CHAPTER XXIII

THE SECOND PHASE

The reaction began with prisoners who escaped unmasking because the process had been abandoned. Some, who had been fortunate enough to escape that hell, knew nothing of the unmasking technique and could not understand what really had happened. They knew nothing of the terrifying moulding of a "new man" or of the depth of the inflicted wounds, which many of us believed could never heal. Others, who had come into direct contact with students and personally experienced the nature of the monsterman that had been created over a period of five years, nevertheless asked themselves in astonishment when given time to think, "Can these things really be true?"
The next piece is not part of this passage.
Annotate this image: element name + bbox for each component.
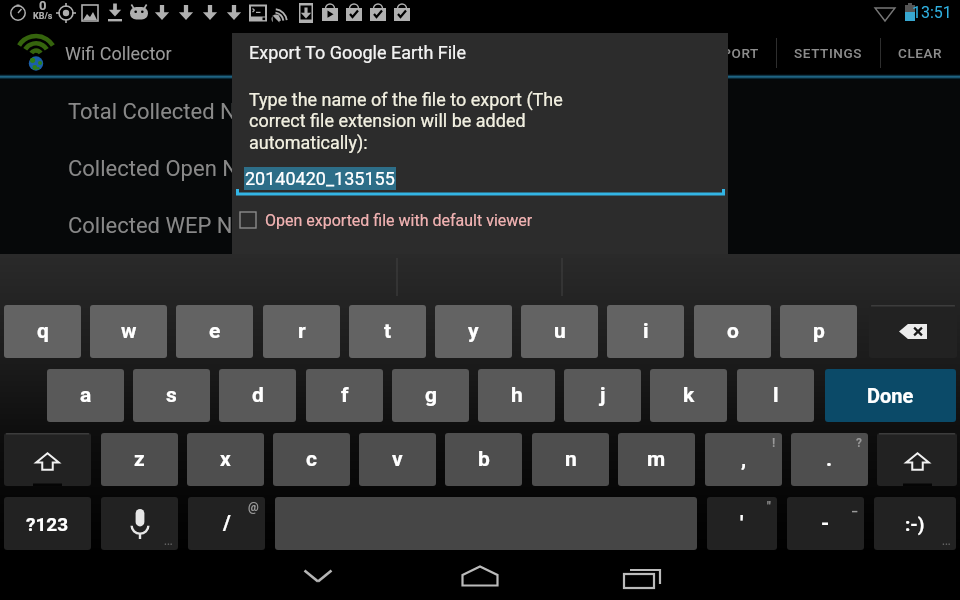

What constitutes a still greater paradox, however, is that a large number of victims, even among the students, could not see that they had been used as guinea pigs in an experiment. They regarded what had happened as nothing more than a passionate unleashing of the hate normally generated by the Party's ideology, or as a sort of drunkenness that broke the dams of reason when the Romanian Communists found themselves the beneficiaries of an undreamed-of victory.
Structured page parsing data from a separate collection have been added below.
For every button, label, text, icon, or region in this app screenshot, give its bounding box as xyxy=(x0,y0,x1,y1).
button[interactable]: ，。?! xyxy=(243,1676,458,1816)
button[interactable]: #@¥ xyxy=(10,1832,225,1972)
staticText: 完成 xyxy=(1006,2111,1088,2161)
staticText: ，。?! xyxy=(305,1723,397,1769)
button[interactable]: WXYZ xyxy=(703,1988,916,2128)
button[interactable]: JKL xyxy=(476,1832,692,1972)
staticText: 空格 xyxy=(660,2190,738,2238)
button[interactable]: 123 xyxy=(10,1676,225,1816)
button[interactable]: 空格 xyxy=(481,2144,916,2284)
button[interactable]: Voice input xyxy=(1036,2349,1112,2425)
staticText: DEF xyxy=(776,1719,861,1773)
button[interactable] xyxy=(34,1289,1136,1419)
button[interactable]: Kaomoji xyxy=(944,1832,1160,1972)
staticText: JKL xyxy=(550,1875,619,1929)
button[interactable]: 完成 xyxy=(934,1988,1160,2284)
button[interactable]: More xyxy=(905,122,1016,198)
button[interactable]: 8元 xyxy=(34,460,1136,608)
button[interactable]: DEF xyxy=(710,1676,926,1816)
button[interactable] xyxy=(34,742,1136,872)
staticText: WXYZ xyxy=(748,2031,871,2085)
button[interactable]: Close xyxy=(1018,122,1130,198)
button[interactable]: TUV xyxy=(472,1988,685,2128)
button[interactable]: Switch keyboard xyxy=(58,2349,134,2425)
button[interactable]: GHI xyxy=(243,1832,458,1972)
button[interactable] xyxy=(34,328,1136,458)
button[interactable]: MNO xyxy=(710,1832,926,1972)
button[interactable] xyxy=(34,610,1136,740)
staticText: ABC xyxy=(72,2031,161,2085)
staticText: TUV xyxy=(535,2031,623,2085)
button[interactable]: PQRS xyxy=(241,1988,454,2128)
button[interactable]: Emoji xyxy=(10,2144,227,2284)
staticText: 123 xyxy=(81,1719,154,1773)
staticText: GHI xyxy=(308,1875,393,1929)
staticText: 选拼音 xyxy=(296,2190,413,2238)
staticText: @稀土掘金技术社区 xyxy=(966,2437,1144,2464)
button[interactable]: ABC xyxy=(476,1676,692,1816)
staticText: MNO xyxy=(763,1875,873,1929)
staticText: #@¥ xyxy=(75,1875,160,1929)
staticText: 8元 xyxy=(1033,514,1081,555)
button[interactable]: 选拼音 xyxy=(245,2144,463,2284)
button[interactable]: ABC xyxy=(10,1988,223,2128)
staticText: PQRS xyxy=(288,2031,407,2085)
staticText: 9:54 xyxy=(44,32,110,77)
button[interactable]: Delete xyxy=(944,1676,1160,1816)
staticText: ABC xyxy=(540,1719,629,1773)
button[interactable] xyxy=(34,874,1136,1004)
The body of prisoners who had not been re-educated fell into several classes according to the way in which they viewed and judged the phenomenon.

The majority did not comprehend at all what it was all about; they perceived only the physical aspects, the beatings or overt wrongs done directly to them, and they judged the whole phenomenon in those terms, which after all were of only secondary importance. Most of these prisoners came from uncultivated backgrounds and were by nature disposed to interpret everything only through what they could see with their own eyes. Their reasoning was quite simple: "Yes, I know they suffered; I myself was tortured during my investigation, and perhaps I wronged others. But why did the students not stop their nefarious activity immediately, when they were dispersed to workshops or work colonies? Why did they continue to serve the administration and harm other prisoners? Was it just to feather their own nests?" Discussion with these persons was quite difficult. Their attitude was a simple one, without subterfuge and not openly hostile. To the query, "What did you do to help the students come back to normal?" they would answer, "They were better educated than we and therefore better able to understand what was happening to them. How could I risk my skin when I knew that if I got close to one of them in good faith, he would immediately denounce me as an enemy of the administration, and then where would I be? I'd have to suffer the consequences!" And they would cite the example of workers who initially wanted to help but were betrayed.
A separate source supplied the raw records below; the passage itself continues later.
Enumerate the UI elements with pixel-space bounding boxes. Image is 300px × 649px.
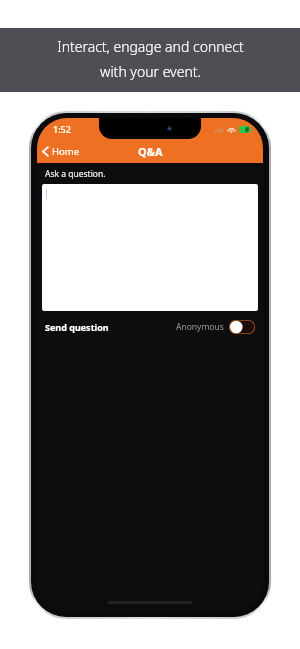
staticText: Interact, engage and connect — [57, 37, 244, 56]
staticText: Q&A — [138, 144, 163, 159]
button[interactable]: Home — [37, 140, 89, 163]
staticText: Anonymous — [176, 321, 224, 333]
button[interactable]: Anonymous toggle — [229, 320, 255, 334]
button[interactable]: Send question — [45, 319, 109, 335]
staticText: 1:52 — [53, 123, 71, 135]
staticText: Home — [52, 145, 80, 158]
staticText: with your event. — [100, 62, 201, 81]
staticText: Ask a question. — [45, 168, 106, 180]
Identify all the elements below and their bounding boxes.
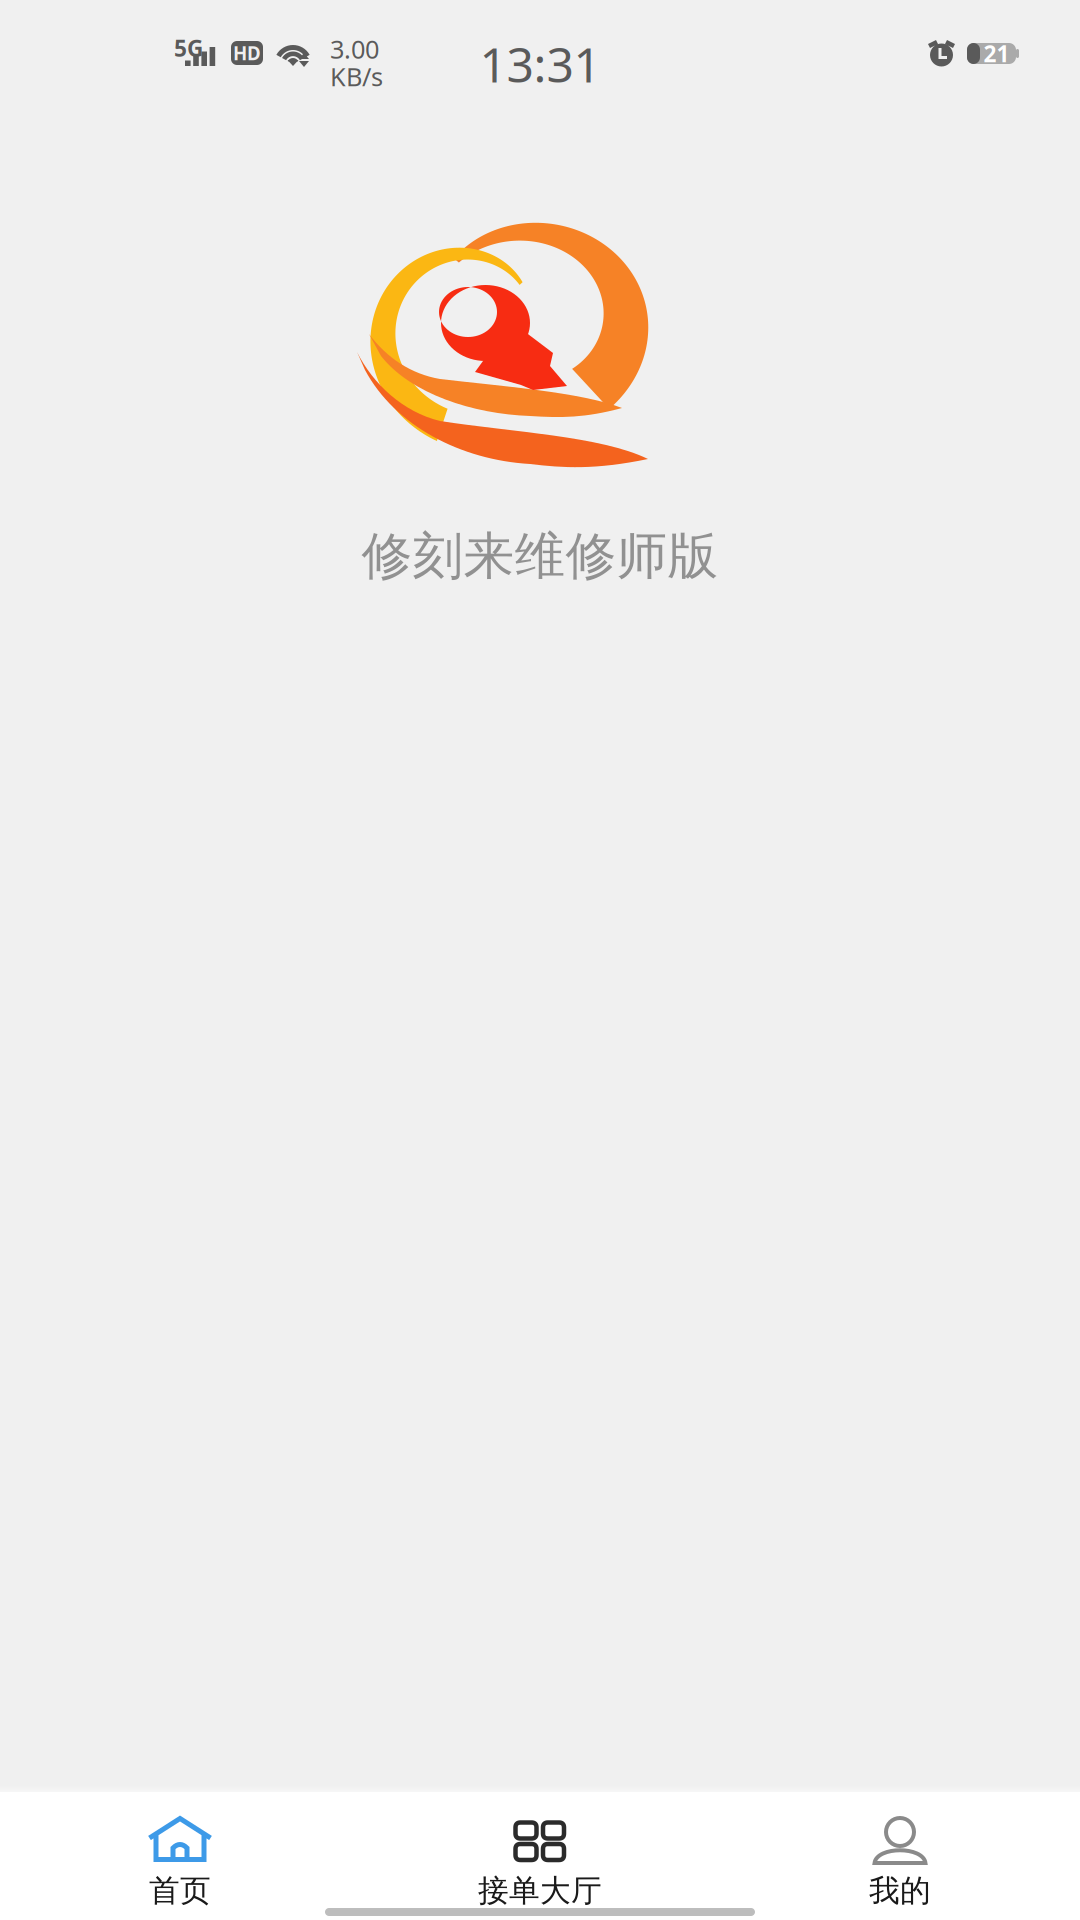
staticText: 首页 [149, 1872, 211, 1910]
staticText: KB/s [330, 60, 383, 93]
staticText: HD [233, 41, 261, 65]
staticText: 5G [174, 33, 203, 63]
button[interactable]: 我的 [720, 1792, 1080, 1914]
staticText: 13:31 [480, 32, 600, 96]
staticText: 我的 [869, 1872, 931, 1910]
button[interactable]: 接单大厅 [360, 1792, 720, 1914]
staticText: 修刻来维修师版 [362, 525, 718, 587]
button[interactable]: 首页 [0, 1792, 360, 1914]
staticText: 21 [984, 38, 1010, 68]
staticText: 接单大厅 [478, 1872, 602, 1910]
staticText: 3.00 [330, 32, 379, 66]
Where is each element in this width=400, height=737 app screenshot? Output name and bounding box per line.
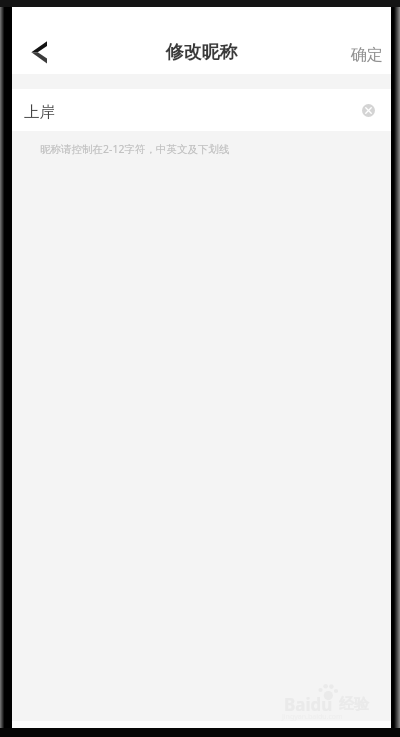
staticText: 修改昵称 [12, 41, 391, 64]
staticText: Baidu [284, 693, 333, 716]
button[interactable]: 确定 [342, 34, 391, 76]
staticText: 经验 [339, 695, 369, 714]
staticText: 上岸 [24, 102, 55, 122]
button[interactable]: Clear text [356, 98, 380, 122]
staticText: 确定 [351, 45, 383, 65]
button[interactable]: Back [15, 28, 63, 76]
staticText: jingyan.baidu.com [282, 712, 343, 722]
button[interactable]: Nickname input [12, 89, 391, 131]
staticText: 昵称请控制在2-12字符，中英文及下划线 [40, 142, 230, 156]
A second class, small in number, was made up of those who, prior to their arrest, had generously collaborated with the Communists, hoping thus to be forgiven their membership in various political parties. In any discussion, these men deliberately created confusion between their own voluntary acts of collaboration and acts resulting from conditioned reflexes. Their reasoning was even more elementary than that of the simpler folk. "Man's soul is weak," they explained, "and subjected to fear and pressure, to hunger and the uncertainty of the morrow; it gives in; it cannot stand fast in a position of resistance when faced with and pressed by the forces in power. "

There was yet a third class composed of individuals who all their lives had done nothing but seek positions of vantage. They posed as victims, with a thinly disguised intent of making themselves heroes of resistance, then, equipped with a record of imprisonment, they intended to make political hay out of it, in some cases, as agents provocateurs. This class avoided contact of any kind whatsoever with the world of the re-educated.

But a few of those incarcerated at Gherla -- their numbers increased as time passed -- tried to understand the phenomenon and the real motives for the experiment. They understood what you could call counter-re-education, adopting an attitude of uncompromising hostility toward everything that smacked in the least of the spirit of re-education. This brought them into conflict, not with the administration, as would normally have been the case, but with the re-educated students so strongly affected by the experiment that they seemed to have identified themselves with it. Any questioning of the new truths they professed with such fanaticism constituted a new torture almost unendurable -- perhaps as painful morally as their unmaskings.

Endeavoring to clear a path toward re-establishment of contact with all the re-educated who had been consumed in the inferno at Gherla was a work that often was punished by incarceration -- which, in a Romanian prison, meant confinement in a cubicle whose dimensions are such that the prisoner is forced to remain in a slightly stooped, standing position; he can neither sit nor lie down nor stretch up.

Thus much time had to pass before the atmosphere changed sufficiently to make living together in cells bearable, and reciprocal mistrust was dispelled. And in the meantime, the suffering caused by the re-educated was great.